THE TASK:
Pick out the lines below with "value" and list them.
------ DATASET ENTRIES
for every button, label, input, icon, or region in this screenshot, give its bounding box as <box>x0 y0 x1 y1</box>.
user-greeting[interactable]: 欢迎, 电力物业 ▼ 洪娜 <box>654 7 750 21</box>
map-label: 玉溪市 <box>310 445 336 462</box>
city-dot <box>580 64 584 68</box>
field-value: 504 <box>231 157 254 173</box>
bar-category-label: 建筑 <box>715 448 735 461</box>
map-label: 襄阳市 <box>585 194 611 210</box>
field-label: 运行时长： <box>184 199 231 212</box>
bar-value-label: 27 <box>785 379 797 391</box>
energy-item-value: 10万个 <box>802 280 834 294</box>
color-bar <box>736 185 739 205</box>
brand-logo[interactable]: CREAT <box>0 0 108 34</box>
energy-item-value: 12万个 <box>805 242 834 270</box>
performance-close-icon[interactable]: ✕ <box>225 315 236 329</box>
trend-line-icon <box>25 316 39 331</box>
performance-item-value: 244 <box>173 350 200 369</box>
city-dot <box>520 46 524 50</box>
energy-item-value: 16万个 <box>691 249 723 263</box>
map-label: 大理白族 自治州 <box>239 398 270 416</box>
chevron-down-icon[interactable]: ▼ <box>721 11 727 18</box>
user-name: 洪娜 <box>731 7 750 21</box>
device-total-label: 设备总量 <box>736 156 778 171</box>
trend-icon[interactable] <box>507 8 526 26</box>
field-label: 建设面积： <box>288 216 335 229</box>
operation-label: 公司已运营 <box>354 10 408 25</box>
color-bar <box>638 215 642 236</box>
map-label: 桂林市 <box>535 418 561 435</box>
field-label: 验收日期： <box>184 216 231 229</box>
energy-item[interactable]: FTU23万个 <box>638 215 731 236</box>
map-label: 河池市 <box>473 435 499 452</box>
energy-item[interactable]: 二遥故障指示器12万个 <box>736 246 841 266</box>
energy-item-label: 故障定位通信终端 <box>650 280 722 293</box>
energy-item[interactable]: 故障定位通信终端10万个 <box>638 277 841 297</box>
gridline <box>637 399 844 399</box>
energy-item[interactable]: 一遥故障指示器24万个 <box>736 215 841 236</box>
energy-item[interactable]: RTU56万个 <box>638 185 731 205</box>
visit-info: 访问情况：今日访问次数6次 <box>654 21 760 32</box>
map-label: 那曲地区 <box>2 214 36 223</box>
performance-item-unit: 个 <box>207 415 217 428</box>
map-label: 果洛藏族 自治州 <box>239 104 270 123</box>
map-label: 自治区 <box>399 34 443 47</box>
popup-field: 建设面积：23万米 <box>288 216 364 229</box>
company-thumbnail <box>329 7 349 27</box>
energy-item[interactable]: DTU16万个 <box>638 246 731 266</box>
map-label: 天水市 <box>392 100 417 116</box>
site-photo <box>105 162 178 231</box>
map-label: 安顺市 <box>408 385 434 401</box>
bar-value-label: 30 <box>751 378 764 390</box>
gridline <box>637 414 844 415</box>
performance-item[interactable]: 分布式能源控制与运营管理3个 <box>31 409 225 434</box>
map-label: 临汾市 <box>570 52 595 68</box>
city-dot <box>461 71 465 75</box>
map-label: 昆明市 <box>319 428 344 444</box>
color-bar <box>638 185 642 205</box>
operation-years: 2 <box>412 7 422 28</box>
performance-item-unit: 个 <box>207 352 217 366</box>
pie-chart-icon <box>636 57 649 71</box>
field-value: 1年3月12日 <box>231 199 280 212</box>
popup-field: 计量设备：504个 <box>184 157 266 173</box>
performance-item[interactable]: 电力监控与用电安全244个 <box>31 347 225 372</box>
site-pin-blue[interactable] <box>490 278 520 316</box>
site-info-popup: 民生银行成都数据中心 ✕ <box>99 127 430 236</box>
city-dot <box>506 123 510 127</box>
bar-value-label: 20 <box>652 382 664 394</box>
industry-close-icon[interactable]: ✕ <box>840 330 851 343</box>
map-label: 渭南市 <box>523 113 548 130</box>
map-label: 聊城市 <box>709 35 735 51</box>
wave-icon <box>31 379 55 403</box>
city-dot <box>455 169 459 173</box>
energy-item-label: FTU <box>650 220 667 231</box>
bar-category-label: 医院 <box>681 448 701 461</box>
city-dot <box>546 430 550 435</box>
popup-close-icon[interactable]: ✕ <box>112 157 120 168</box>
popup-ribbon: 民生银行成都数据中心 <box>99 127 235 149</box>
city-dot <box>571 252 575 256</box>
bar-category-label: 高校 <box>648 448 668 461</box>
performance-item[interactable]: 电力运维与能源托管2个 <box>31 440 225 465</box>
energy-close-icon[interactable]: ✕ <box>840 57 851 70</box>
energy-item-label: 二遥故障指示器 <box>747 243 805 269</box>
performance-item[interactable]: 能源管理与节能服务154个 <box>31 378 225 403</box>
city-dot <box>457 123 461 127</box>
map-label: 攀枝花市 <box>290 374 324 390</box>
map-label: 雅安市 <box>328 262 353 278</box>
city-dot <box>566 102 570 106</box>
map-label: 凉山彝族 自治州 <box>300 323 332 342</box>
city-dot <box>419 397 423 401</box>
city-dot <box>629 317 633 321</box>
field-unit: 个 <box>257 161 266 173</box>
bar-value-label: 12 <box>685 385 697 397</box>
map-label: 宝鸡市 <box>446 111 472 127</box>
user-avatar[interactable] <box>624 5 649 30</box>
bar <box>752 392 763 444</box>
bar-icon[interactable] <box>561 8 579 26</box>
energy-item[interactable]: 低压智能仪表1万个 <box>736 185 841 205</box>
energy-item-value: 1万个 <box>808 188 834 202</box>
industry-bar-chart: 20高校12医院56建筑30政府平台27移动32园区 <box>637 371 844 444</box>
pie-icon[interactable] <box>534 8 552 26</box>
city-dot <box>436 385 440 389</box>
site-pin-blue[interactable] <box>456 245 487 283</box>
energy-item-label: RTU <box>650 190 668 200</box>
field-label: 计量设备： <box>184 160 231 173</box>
------------
ANSWER SECTION:
field-value: 504 <box>231 157 254 173</box>
bar-value-label: 27 <box>785 379 797 391</box>
energy-item-value: 10万个 <box>802 280 834 294</box>
energy-item-value: 12万个 <box>805 242 834 270</box>
performance-item-value: 244 <box>173 350 200 369</box>
energy-item-value: 16万个 <box>691 249 723 263</box>
bar-value-label: 30 <box>751 378 764 390</box>
field-value: 1年3月12日 <box>231 199 280 212</box>
bar-value-label: 20 <box>652 382 664 394</box>
bar-value-label: 12 <box>685 385 697 397</box>
energy-item-value: 1万个 <box>808 188 834 202</box>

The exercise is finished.